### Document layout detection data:
▬▬▬▬▬▬

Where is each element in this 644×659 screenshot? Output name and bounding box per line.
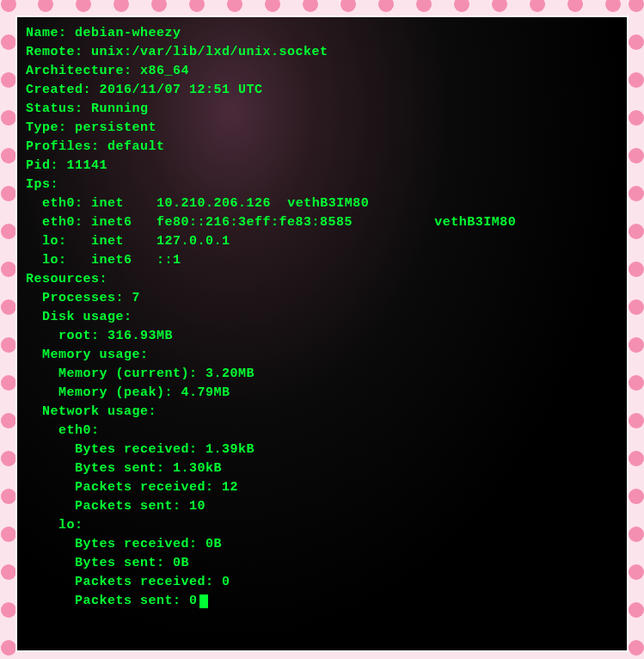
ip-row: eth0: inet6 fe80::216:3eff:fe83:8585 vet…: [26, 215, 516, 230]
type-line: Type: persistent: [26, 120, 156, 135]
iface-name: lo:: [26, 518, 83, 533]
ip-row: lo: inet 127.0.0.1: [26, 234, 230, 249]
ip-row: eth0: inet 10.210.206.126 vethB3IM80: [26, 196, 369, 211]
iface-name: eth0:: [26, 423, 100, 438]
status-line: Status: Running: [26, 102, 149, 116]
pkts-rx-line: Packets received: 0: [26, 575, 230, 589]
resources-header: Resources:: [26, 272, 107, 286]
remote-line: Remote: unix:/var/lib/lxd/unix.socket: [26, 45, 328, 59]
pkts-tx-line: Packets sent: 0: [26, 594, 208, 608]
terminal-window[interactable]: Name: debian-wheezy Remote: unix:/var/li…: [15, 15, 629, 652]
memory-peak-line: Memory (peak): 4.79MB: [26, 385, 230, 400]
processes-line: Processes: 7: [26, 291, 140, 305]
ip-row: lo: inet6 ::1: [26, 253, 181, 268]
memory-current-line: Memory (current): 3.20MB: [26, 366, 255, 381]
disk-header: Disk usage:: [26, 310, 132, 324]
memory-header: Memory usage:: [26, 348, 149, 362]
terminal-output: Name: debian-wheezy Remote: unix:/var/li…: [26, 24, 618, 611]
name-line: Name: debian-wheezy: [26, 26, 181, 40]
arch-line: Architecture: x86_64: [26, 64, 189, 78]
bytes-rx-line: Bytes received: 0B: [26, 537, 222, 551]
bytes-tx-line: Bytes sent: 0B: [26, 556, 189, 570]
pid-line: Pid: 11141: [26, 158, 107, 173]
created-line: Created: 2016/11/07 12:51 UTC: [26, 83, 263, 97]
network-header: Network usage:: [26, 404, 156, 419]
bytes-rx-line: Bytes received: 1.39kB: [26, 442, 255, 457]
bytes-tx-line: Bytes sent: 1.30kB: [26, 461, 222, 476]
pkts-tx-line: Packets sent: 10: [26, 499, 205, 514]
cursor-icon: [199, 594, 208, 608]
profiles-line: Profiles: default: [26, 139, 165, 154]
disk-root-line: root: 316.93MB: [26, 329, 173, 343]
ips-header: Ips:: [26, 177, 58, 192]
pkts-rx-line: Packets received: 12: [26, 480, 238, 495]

▬▬▬▬▬▬

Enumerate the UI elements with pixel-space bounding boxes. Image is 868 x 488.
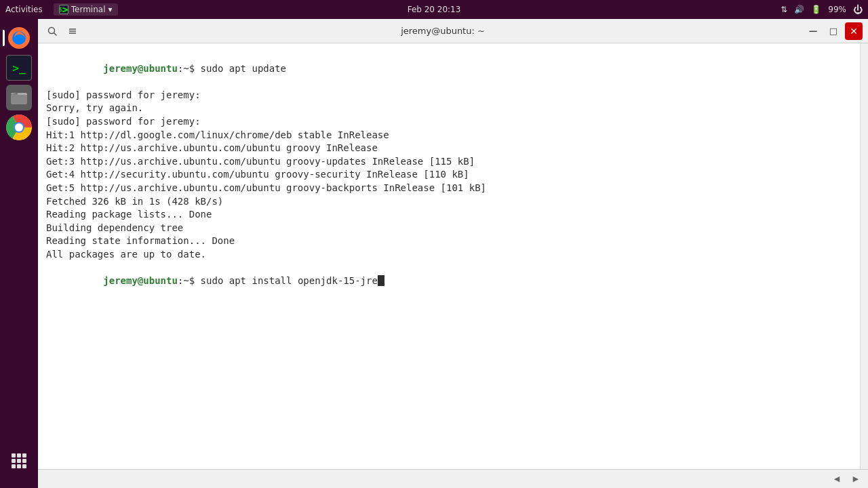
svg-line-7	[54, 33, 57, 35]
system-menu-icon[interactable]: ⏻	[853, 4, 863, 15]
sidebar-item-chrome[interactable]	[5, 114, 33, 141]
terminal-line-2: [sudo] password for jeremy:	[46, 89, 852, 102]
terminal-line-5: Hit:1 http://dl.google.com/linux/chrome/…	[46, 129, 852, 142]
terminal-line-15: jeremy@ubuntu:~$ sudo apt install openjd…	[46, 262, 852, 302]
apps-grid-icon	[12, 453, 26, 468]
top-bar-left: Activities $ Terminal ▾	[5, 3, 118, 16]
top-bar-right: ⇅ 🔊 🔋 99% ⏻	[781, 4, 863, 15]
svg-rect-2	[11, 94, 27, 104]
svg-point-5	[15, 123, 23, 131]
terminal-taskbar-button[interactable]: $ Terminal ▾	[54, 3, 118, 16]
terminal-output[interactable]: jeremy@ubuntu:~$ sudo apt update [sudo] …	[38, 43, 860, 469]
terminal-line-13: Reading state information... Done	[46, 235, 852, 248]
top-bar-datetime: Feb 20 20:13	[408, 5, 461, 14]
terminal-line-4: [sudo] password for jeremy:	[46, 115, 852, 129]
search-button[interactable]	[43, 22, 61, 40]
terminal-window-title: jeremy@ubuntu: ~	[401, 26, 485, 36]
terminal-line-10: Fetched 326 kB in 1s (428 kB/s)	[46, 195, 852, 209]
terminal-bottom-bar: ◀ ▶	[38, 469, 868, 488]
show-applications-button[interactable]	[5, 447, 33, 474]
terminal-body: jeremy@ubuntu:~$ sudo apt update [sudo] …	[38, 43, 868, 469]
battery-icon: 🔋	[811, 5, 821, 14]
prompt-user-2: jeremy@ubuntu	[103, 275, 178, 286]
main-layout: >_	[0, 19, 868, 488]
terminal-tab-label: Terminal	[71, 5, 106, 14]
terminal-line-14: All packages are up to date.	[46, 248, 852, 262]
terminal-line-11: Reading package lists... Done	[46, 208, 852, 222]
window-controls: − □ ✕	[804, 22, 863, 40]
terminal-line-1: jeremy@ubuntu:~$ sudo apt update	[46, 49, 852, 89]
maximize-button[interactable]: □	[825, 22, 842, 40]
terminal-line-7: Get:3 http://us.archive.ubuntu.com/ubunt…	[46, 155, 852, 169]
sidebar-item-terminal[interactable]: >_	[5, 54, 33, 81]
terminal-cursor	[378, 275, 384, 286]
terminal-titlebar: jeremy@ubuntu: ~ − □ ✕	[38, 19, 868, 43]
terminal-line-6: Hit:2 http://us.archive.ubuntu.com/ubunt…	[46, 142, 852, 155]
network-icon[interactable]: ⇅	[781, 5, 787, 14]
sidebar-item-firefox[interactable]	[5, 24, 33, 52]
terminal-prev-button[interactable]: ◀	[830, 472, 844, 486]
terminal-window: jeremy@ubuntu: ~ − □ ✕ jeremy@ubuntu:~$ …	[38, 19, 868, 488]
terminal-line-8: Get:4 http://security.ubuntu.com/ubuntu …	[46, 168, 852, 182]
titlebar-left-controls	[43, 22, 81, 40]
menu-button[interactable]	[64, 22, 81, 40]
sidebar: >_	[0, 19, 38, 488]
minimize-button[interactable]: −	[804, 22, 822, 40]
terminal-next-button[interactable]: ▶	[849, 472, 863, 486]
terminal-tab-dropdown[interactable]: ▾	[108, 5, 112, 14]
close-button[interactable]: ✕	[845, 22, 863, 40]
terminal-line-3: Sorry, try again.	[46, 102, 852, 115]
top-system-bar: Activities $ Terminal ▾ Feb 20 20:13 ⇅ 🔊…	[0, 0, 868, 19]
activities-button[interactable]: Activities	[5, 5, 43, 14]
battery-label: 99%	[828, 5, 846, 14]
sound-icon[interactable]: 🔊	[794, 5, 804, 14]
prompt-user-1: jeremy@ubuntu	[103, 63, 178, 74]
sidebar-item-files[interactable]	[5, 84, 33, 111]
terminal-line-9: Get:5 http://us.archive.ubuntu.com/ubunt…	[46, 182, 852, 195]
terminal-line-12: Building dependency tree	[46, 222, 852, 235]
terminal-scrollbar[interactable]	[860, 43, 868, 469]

▬▬▬▬▬▬

### Instructions for the task:
Filter the records down to the lines that contain the string "Activities", and copy those lines.

### Response:
top-bar-left: Activities $ Terminal ▾	[5, 3, 118, 16]
top-system-bar: Activities $ Terminal ▾ Feb 20 20:13 ⇅ 🔊…	[0, 0, 868, 19]
activities-button[interactable]: Activities	[5, 5, 43, 14]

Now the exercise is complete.